The psychometric properties of the Norwegian language version of the SUAS-S in a non-emergency psychiatric outpatient setting were found to be good, with internal consistency and test–retest reliability properties comparable to the original version. Likewise, the construct validity was found to be favourable. Of the five areas in the SUAS-S, the “suicidal thoughts and behaviour” subscale was significantly and strongly associated with the clinician’s global assessment of suicidality. The findings of a strong correlation between the SUAS-S and BSS-5 (0.66), and no significant difference between the ROCs for these two scales (Figure 2), suggests that the SUAS-S is able to identify suicidality equally well as the BSS-5. By indicating a cut-off-value of 29, a sensitivity of 80% and a specificity of 56% were attained (Table 3). In the context of clinical suicide assessment, these specificity and sensitivity levels may be regarded as adequate. That the SUAS-S scores were highly correlated with the BDI-scores in the overall sample and the subgroups, indicate that SUAS-S may have the benefit of tapping depression in addition to suicidality. It is important to note that whereas the BSS-5 is a short screening instrument, the SUAS-S taps several additional clinically important dimensions relevant to assessment and management of suicidal patients in a clinical context. The SUAS-S seems also, as evident from Figure 1, to be sensitive to lower symptom levels which may well be of value when monitoring the clinical course with repeated measurements to evaluate treatment response and detect signs of relapse.

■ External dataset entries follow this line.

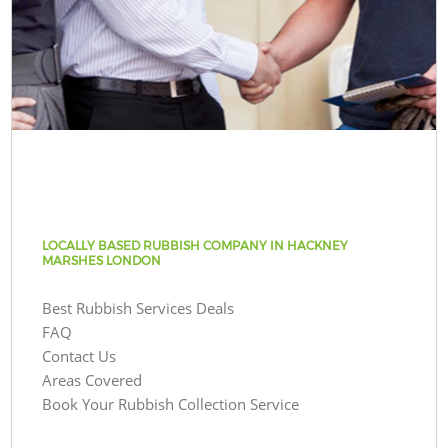
LOCALLY BASED RUBBISH COMPANY IN HACKNEY
MARSHES LONDON
Best Rubbish Services Deals
FAQ
Contact Us
Areas Covered
Book Your Rubbish Collection Service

The limited number of patients excluded the possibility to study the SUAS-S properties in more narrow diagnostic subgroups. The selection criteria applied in this study with exclusion of on-going substance abuse and psychotic disorders limits the external validity of findings to non-psychotic and non-abusing patients in non-emergency psychiatric evaluation settings.
The Norwegian language version of the SUAS-S was found to possess psychometric properties equal to the original version and seems to be a valid and reliable instrument in the assessment of suicide risk and depression among patients in the mental health care system. The SUAS-S also has the advantage of open access with no copyright costs.

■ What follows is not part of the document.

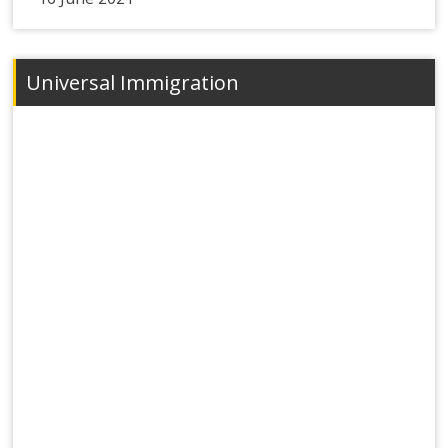
Universal Immigration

All authors declare that they have no conflicts of interest.
BOK and LM designed the study. BOK collected the data and LMD performed the statistical analyses and contributed to the writing of the manuscript. BOK, LM, LSM and FAW wrote the manuscript and all authors approved the final version.
B.O.Koldsland MD is a senior psychiatrist at Vestre Viken Health Trust, Ringerike Hospital psychiatric outpatient clinic, and affiliated with the National Centre for Suicide Research and Prevention, University of Oslo. L. Mehlum MD PhD is a professor and head of the National Centre for Suicide Research and Prevention, Institute of Clinical Medicine, University of Oslo. L.S. Mellesdal RN MSc is a research fellow in the Psychiatric Division of Haukeland University Hospital, Bergen. F. A. Walby MA is a researcher at the National Centre for Suicide Research and Prevention, Institute of Clinical Medicine, University of Oslo and chief psychologist in the Department of Psychiatry, Diakonhjemmet Hospital, Oslo. L.M. Diep MSc is a statistician at Oslo University Hospital, the National Centre for Suicidal Research and Prevention at University of Oslo, and the Institute for Community Medicine at University of Oslo, Norway.
We would like to acknowledge the substantial efforts of Egil Haga, who established the database for research data, and Ellen Bjerkan and Camilla Sivesind Mehlum, who performed the data entry for this study. We are also grateful to the Ringerike Hospital Psychiatric Outpatients Clinic, for kindly allowing us to recruit patients for the study, and the Ringerike Hospital Research Department, for funding this research.